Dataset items
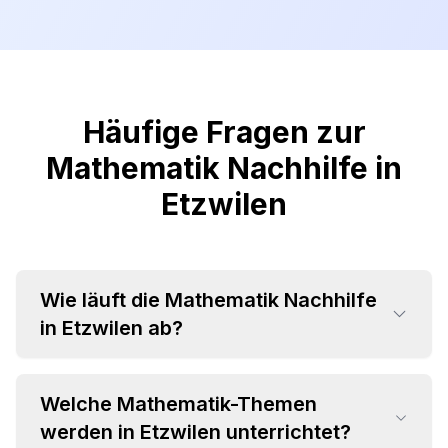
Häufige Fragen zur
Mathematik Nachhilfe in
Etzwilen
Wie läuft die Mathematik Nachhilfe
in Etzwilen ab?
Welche Mathematik-Themen
werden in Etzwilen unterrichtet?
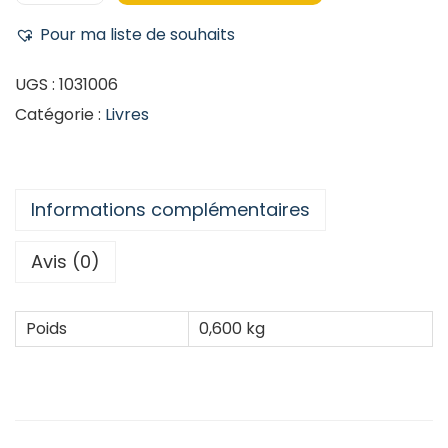
Pour ma liste de souhaits
UGS :
1031006
Catégorie :
Livres
Informations complémentaires
Avis (0)
Poids
0,600 kg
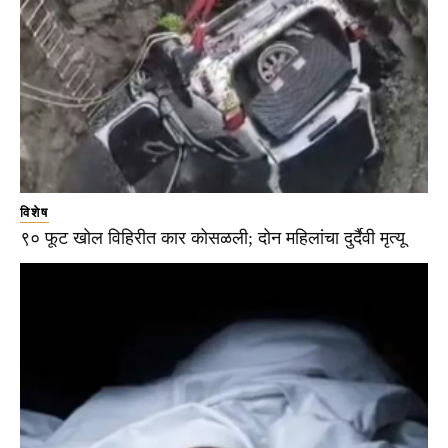
विशेष
९० फूट खोल विहिरीत कार कोसळली; दोन महिलांचा दुर्दैवी मृत्यू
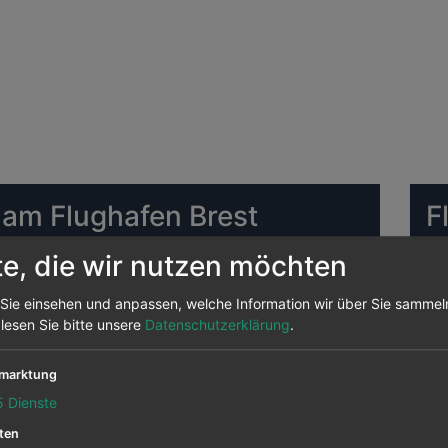
 am Flughafen Brest
F
te, die wir nutzen möchten
ughafen Brest Die meisten Ziele bedient Air
CG
von hier aus angeflogen, das sind 2 Prozent aller
Sie einsehen und anpassen, welche Information wir über Sie sammel
recken.
 lesen Sie bitte unsere
Datenschutzerklärung
.
 Brest abfliegen sind
Airlinair
,
Alitalia
,
Easyjet
,
marktung
DU
5
Dienste
ten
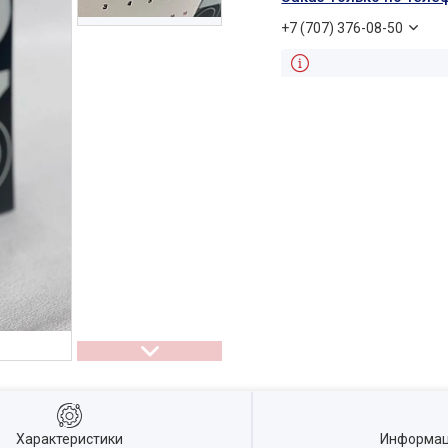
+7 (707) 376-08-50
Характеристики
Информац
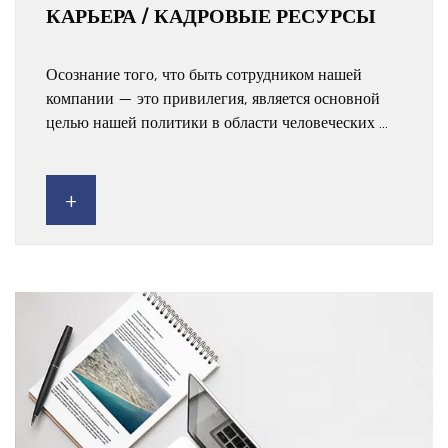
КАРЬЕРА / КАДРОВЫЕ РЕСУРСЫ
Осознание того, что быть сотрудником нашей
компании — это привилегия, является основной
целью нашей политики в области человеческих ...
+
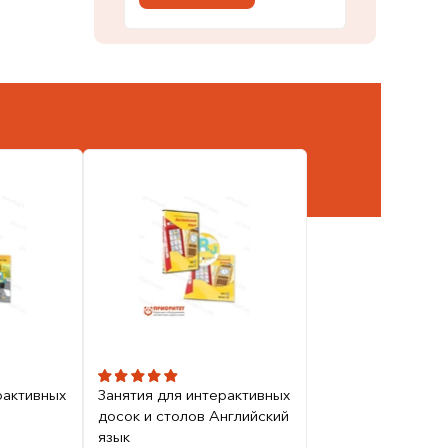
рактивных
Занятия для интерактивных
досок и столов Английский
язык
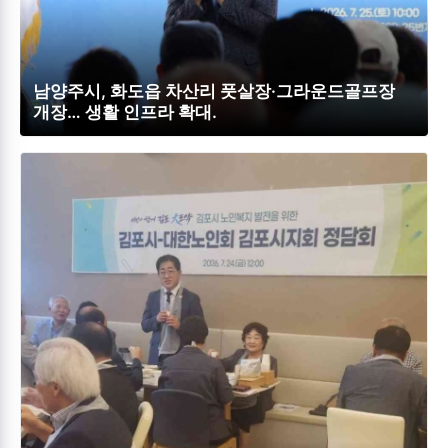
남양주시, 화도읍 차산리 풋살장·그라운드골프장
개장… 생활 인프라 확대.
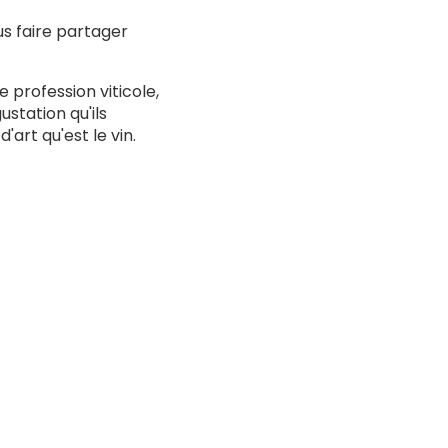
us faire partager
 profession viticole,
station qu'ils
art qu'est le vin.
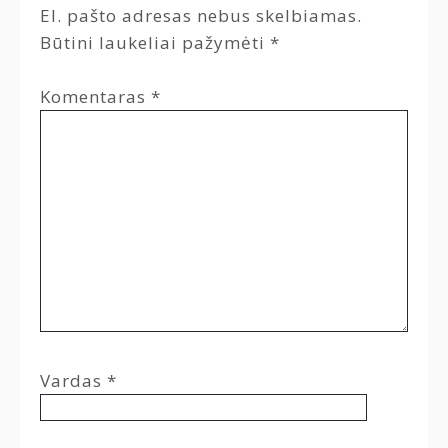
El. pašto adresas nebus skelbiamas.
Būtini laukeliai pažymėti
*
Komentaras
*
Vardas
*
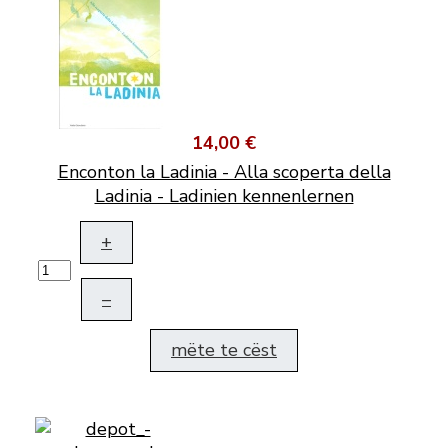
14,00 €
Enconton la Ladinia - Alla scoperta della
Ladinia - Ladinien kennenlernen
+
–
mëte te cëst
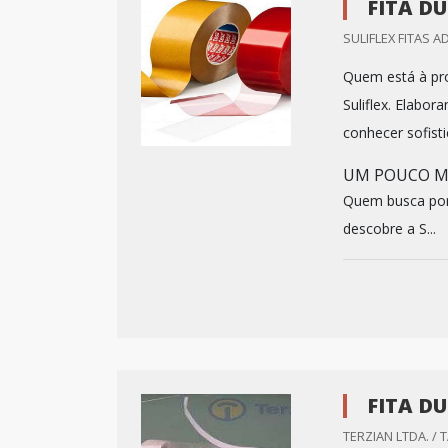
FITA D
SULIFLEX FITAS AD
Quem está à pro
Suliflex. Elabo
conhecer sofist
UM POUCO MA
Quem busca por 
descobre a S...
FITA D
TERZIAN LTDA. / 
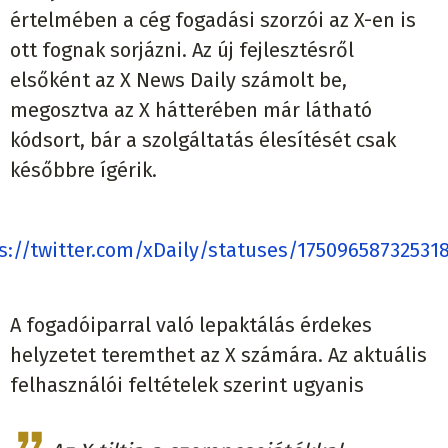
értelmében a cég fogadási szorzói az X-en is
ott fognak sorjázni. Az új fejlesztésről
elsőként az X News Daily számolt be,
megosztva az X hátterében már látható
kódsort, bár a szolgáltatás élesítését csak
későbbre ígérik.
s://twitter.com/xDaily/statuses/17509658732531
A fogadóiparral való lepaktálás érdekes
helyzetet teremthet az X számára. Az aktuális
felhasználói feltételek szerint ugyanis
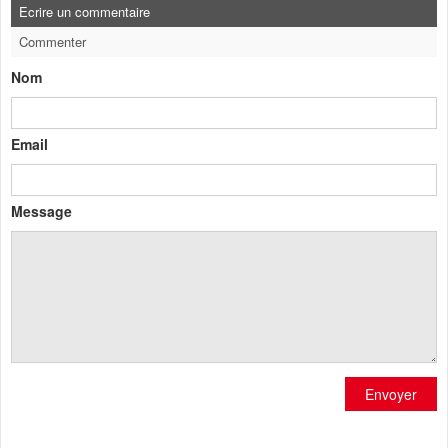
Ecrire un commentaire
Commenter
Nom
Email
Message
Envoyer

__About this task__
Some lines above hold the word "нашей". Copy all of them.

__Exercise output__
Осознание того, что быть сотрудником нашей
целью нашей политики в области человеческих ...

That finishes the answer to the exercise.